There are many other heuristic search algorithms. A popular deterministic one is the Nelder-Mead simplex. Popular heuristic search algorithms that include some randomness include simulated annealing and particle swarm. Each of the three algorithms just mentioned are available in Optim.jl. These heuristic searches have the advantage that they only function values (as opposed to also requiring gradients or hessians, see below). Some heuristic algorithms, like simulated annealing, can be shown to converge to a global (instead of local) minimum under appropriate assumptions. Compared to algorithms that use more information, heuristic algorithms tend to require many more function evaluations.

Gradient descent

Gradient descent is an iterative algorithm to find a local minimum. As the name suggests, it consists of descending toward a minimum in the direction opposite the gradient. Each step, you start at some \(x\) and compute \(x_{new}\)

  1. Given current \(x\), compute \(x_{new} = x - \gamma Df_{x}\)
  2. Adjust \(\gamma\) depending on whether \(f(x_{new})<f(x)\)
  3. Repeat until \(\norm{Df_{x}}\), \(\norm{x-x_{new}}\), and/or \(\abs{f(x)-f(x_{new})}\) small.
using ForwardDiff
using LinearAlgebra
"""
     graddescent(f, x0; γ0=1.0, ftol = 1e-6,
                 xtol = 1e-4, gtol=1-6, maxiter = 1000, 
                 xrange=[-2., 3.],
                 yrange=[-2.,6.], animate=true)

   Find the minimum of function `f` by gradient descent
  
  Inputs:
  
  - `f` function to minimizie, must be compatible with ForwardDiff
  - `x0` starting value
  - `γ0` initial step size multiplier
  - `ftol` tolerance for function value
  - `xtol` tolerance for x
  - `gtol` tolerance for gradient. Convergence requires meeting all three tolerances.
  - `maxiter` maximum iterations
  - `xrange` x-axis range for animation
  - `yrange` y-axis range for animation
  - `animate` whether to create animation

  Output:

  - `(fmin, xmin, iter, info, anim)` tuple consisting of minimal function
    value, minimizer, number of iterations, convergence info, and animation

"""
function graddescent(f, x0; γ0=1.0, ftol = 1e-6,
                     xtol = 1e-4, gtol=1-6, maxiter = 1000, 
                     xrange=[-2., 3.],
                     yrange=[-2.,6.], animate=true)
  fold = f(x0)
  xold = x0
  xchange=Inf
  fchange=Inf
  γ = γ0
  iter = 0
  stuck=0
  improve = 0 # we increase γ if 5 steps in a row improve f(x)

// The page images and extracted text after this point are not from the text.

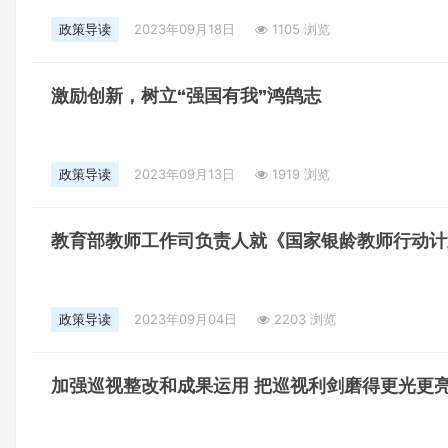
政策导读
2023年09月18日
1105 浏览
激励创新，树立“强国有我”鸿鹄志
政策导读
2023年09月13日
1919 浏览
教育部教师工作司负责人就《国家银龄教师行动计
政策导读
2023年09月04日
2203 浏览
加强巡视整改和成果运用 把巡视利剑磨得更光更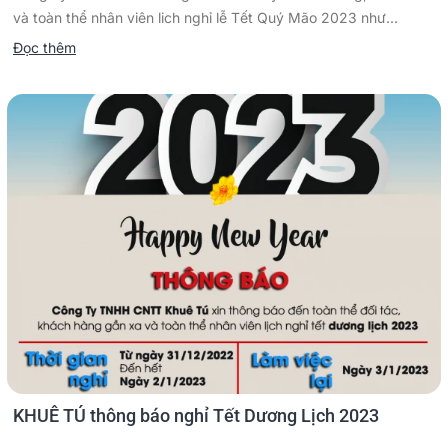
và toàn thể nhân viên lich nghỉ lễ Tết Quý Mão 2023 như...
Đọc thêm
KHUÊ TÚ thông báo nghỉ Tết Dương Lịch 2023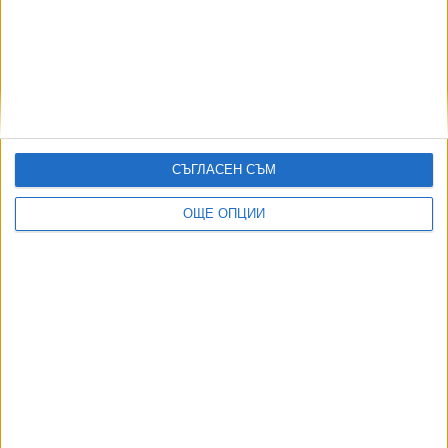
,
,
,
,
Ключови думи:
Етър
Рилски спортист
схема 60:40
футбол
баскетбол
Още новини по темата
СЪГЛАСЕН СЪМ
Почина легендарният футболист и треньор
ОЩЕ ОПЦИИ
Кевин Кийгън
20 Юли 2026
Дания и Румъния са следващите препятствия
към Евробаскет 2029
16 Юли 2026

  animate = animate && (length(x0)==2)

  if animate
    # make a contour plot of the function we're minimizing. This is for
    # illustrating; you wouldn't have this normally
    c = contour(range(xrange[1],xrange[2], length=100),
                range(yrange[1],yrange[2], length=100),
                (x,y) -> log(f([x,y])))
    anim = Animation()
  else
    anim = nothing
  end
  g = ForwardDiff.gradient(f,xold)
  
  while(iter < maxiter && ((xchange>xtol) || (fchange>ftol) || (stuck>0)
                           || norm(g)>gtol) )
    g = ForwardDiff.gradient(f,xold)
    x = xold - γ*g
    fnew = f(x)

    if animate
      scatter!(c, [xold[1]],[xold[2]], markercolor=:red, legend=false,
               xlims=xrange, ylims=yrange) 
      quiver!(c, [xold[1]],[xold[2]], quiver=([-γ*g[1]],[-γ*g[2]]), legend=false,
              xlims=xrange, ylims=yrange)
      frame(anim)
    end
    
    if (fnew>=fold)
      γ*=0.5
      improve = 0     
      stuck += 1
      if (stuck>=10)
        break
      end
    else
      stuck = 0
      improve += 1
      if (improve>5)
        γ *= 2.0
        improve=0
      end
      xold = x
      fold = fnew
    end
    xchange = norm(x-xold)
    fchange = abs(fnew-fold)
    iter += 1
  end
  if (iter >= maxiter)
    info = "Maximum iterations reached"
  elseif (stuck>0)
    info = "Failed to improve for " * string(stuck) * " iterations."
  else
    info = "Convergence."
  end
  return(fold, xold, iter, info, anim) 
end

graddescent

result = graddescent(f, x0)
gif(result[5], "graddescent.gif", fps=5)
ERROR: UndefVarError: stringmime not defined
gradient descent

Although an appealing and intuitive idea, the above example illustrates that gradient descent can perform surprisingly poorly in some cases. Nonetheless, gradient descent is useful for some problems. Notably, (stochastic) gradient descent is used to fit neural networks, where the dimension of x is so large that computing the inverse hessian in (quasi) Newton’s method is prohibitively time consuming.

Newton’s method

Newton’s method and its variations are often the most efficient minimization algorithms. Newton’s method updates \(x\) by minimizing a second order approximation to \(f\). Specifically:

  1. Given \(x\) set \(x_{new} = x - (D^2f_x)^{-1} Df_x\)
  2. Repeat until \(\norm{Df_{x}}\), \(\norm{x-x_{new}}\), and/or \(\abs{f(x)-f(x_{new})}\) small.
"""
    newton(f, x0;ftol = 1e-6,
                 xtol = 1e-4, gtol=1-6, maxiter = 1000, 
                 xrange=[-2., 3.],
                 yrange=[-2.,6.], animate=true)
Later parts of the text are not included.